Suzetrigine brings another modality for pain management
A novel non-opioid analgesic FDA approved for acute pain
Suzetrigine (Journavx) is a non-opioid analgesic which selectively inhibits voltage-gated sodium channel 1.8 (NaV 1.8) blocking peripheral pain signals. Because NaV 1.8 is not present in the brain, suzetrigine is thought to be non-addictive. The recommended dosing is 100 mg taken on an empty stomach followed by 50 mg every 12 hours which can be taken with food. Its use beyond 14 days has not been studied. Could this pill help reduce the use of opioids while avoiding some of their worst side effects?
In two randomized controlled trials, suzetrigine was used to treat pain following either abdominoplasty or bunionectomy with participants being divided into three arms: suzetrigine, hydrocodone 5 mg + acetaminophen 325 mg, and placebo. All patients in the bunionectomy group had a continuous popliteal sciatic nerve block catheter with ropivacaine 0.2% which was discontinued on postop day one prior to randomization. All groups were allowed to have ibuprofen to treat breakthrough pain. No other NSAIDs or opioids were permitted.
The primary endpoint was the time-weighted sum of the pain-intensity difference over 48 hours (SPID48) following the first dose of the randomized drug. With this metric, a higher number shows greater pain relief, and a negative SPID would indicate worsening pain. The least squares mean difference compared to placebo was 48.3 (95% CI 33.6 to 63.1 p < 0.0001) following abdominoplasty and 29.3 (95% CI 14.0 to 44.6 p < 0.0002) following bunionectomy. There was no significant difference when comparing suzetrigine to the hydrocodone + acetaminophen groups.
Side effects were similar with suzetrigine and placebo. The most common side effects were nausea, vomiting, constipation, headache, dizziness, and hypotension. The incidence of nausea or vomiting was significantly lower with suzetrigine compared to hydrocodone (n = 91 vs n = 150 with abdominoplasty and n = 39 vs n = 71 with bunionectomy for suzetrigine and hydrocodone, respectively).
While the similar efficacy to hydrocodone makes suzetrigine seem like a promising new medication, some important caveats and unanswered questions remain. Rescue medication (ibuprofen) use was similar between suzetrigine and placebo. However, rescue medication use was not compared to the hydrocodone groups. If that group received significantly less ibuprofen than the suzetrigine groups, it could make suzetrigine appear more effective than it really is. This is the biggest point giving me pause. On the other hand, if everyone in the suzetrigine group had been given acetaminophen, would that group have had superior pain control compared to hydrocodone?
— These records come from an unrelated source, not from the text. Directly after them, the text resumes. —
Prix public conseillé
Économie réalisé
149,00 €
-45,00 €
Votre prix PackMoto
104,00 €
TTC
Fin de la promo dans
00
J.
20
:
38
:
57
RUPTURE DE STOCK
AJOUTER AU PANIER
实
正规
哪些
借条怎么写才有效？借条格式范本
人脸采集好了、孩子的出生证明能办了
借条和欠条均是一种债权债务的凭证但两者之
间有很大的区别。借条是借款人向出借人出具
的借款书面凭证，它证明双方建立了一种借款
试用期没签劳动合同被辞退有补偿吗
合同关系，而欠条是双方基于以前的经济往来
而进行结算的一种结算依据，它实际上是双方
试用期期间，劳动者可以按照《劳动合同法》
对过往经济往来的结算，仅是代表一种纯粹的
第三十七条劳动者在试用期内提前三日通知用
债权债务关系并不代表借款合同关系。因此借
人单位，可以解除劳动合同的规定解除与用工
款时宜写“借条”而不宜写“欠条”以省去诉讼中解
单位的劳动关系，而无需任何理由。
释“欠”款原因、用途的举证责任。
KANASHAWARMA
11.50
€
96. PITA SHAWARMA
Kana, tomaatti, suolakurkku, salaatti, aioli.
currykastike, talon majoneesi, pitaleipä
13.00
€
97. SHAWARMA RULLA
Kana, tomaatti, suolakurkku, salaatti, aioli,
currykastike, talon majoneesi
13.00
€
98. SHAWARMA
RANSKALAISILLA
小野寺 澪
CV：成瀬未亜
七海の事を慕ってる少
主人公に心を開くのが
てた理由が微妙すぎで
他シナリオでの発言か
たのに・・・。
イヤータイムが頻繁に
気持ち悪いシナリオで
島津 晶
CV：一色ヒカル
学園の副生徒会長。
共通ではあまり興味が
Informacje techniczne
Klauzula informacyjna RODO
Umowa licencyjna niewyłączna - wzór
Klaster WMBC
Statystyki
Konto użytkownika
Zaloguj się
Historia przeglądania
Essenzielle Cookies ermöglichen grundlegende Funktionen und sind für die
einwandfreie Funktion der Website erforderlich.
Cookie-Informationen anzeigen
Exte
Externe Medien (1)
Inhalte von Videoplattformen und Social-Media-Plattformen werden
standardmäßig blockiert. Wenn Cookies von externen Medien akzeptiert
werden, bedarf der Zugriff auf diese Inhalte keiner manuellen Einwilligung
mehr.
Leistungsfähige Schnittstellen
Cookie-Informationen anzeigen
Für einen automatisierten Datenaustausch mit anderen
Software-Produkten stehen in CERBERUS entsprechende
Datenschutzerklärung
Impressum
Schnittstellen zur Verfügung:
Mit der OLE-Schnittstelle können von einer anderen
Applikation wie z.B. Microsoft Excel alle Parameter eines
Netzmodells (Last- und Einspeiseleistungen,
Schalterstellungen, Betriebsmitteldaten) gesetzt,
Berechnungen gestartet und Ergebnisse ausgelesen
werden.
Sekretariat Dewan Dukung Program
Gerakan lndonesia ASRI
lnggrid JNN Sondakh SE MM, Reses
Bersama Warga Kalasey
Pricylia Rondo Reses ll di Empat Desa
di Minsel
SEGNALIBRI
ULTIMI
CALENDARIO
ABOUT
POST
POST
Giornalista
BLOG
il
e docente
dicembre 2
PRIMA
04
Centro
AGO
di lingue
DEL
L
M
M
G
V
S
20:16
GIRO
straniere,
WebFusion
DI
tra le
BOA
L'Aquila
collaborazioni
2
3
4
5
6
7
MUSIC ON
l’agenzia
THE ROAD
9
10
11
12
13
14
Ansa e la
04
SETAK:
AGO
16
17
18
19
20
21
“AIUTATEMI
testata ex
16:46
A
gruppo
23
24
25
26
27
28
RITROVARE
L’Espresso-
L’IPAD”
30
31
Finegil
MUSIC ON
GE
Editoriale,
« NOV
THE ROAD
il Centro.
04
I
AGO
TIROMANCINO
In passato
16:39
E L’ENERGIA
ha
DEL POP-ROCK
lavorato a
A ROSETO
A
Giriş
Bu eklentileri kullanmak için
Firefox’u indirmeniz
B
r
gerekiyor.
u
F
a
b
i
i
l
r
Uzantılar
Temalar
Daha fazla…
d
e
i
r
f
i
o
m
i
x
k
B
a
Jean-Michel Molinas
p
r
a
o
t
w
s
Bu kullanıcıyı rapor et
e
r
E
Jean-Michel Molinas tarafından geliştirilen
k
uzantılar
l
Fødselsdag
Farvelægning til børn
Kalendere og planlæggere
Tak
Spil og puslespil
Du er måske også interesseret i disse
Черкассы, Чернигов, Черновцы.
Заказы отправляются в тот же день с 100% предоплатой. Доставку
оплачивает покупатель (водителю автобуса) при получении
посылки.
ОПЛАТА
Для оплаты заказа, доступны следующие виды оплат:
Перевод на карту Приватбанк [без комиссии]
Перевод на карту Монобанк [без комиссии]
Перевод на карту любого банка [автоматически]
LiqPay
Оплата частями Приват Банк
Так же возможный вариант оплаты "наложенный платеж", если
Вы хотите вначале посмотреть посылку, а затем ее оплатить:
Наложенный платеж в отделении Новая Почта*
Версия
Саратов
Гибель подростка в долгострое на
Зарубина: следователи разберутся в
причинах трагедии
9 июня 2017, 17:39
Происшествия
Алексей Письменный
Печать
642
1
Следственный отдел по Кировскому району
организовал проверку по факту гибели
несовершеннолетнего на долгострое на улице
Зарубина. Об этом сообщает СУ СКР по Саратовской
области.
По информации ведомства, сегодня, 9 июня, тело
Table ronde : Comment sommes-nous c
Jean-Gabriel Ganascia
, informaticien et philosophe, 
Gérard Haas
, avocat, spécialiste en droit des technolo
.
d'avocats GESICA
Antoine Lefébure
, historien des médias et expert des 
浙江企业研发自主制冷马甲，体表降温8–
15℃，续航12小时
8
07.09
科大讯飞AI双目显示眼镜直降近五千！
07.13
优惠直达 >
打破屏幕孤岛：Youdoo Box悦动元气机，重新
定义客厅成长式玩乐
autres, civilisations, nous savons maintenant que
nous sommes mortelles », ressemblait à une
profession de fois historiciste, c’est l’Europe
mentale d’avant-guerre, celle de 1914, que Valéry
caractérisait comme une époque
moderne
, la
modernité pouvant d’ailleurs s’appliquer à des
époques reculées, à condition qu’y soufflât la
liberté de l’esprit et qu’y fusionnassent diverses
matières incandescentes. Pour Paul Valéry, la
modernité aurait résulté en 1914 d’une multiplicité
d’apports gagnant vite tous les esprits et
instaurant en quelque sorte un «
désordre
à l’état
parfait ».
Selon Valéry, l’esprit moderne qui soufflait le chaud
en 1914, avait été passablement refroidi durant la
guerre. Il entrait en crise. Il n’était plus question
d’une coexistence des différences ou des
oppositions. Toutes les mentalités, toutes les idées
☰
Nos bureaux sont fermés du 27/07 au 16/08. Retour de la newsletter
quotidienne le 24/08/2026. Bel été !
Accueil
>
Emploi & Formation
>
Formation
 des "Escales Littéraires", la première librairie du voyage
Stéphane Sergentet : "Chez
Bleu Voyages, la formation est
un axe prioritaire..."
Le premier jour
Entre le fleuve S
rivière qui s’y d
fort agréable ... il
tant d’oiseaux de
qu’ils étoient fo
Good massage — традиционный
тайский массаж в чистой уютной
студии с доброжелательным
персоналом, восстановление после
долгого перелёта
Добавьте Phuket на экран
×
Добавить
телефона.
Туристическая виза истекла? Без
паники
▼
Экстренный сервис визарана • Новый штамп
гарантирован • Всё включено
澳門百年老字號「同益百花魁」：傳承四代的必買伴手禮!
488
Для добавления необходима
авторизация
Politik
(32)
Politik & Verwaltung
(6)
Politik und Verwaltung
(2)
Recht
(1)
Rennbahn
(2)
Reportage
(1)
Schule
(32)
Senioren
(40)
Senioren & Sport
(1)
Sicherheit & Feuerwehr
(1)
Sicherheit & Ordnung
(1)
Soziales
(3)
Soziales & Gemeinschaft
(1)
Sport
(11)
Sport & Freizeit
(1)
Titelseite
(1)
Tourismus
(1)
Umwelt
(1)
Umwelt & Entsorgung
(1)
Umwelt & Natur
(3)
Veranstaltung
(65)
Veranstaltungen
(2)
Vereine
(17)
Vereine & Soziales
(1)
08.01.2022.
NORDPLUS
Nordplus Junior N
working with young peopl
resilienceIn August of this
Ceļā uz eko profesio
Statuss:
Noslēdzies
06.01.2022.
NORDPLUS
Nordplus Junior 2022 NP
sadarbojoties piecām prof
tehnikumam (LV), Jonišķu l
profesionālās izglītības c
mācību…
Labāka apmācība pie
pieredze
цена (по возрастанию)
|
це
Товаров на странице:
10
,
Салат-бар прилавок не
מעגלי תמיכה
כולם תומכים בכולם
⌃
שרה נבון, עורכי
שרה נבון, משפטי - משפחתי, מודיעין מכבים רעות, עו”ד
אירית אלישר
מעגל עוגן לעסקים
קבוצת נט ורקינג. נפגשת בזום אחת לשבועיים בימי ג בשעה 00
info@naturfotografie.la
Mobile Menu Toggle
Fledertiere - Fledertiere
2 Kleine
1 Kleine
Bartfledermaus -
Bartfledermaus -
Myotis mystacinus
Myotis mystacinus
Other major limitations include a patient population in which most participants were female (98% in abdominoplasty and 85% in bunionectomy groups) and white (70 and 71% in the two trials). Patients taking chronic opioids or NSAIDs were excluded limiting the ability to generalize the results to a chronic pain population. Suzetrigine’s use as part of a multimodal approach was similarly not evaluated.
Fortunately, more clinical trials are ongoing. I hope we will see suzetrigine evaluated alongside regional anesthesia to ensure its safety when co-administered with local anesthetics which are non-specific voltage-gated sodium channel blockers. In the meantime, I would approach suzetrigine use with cautious optimism.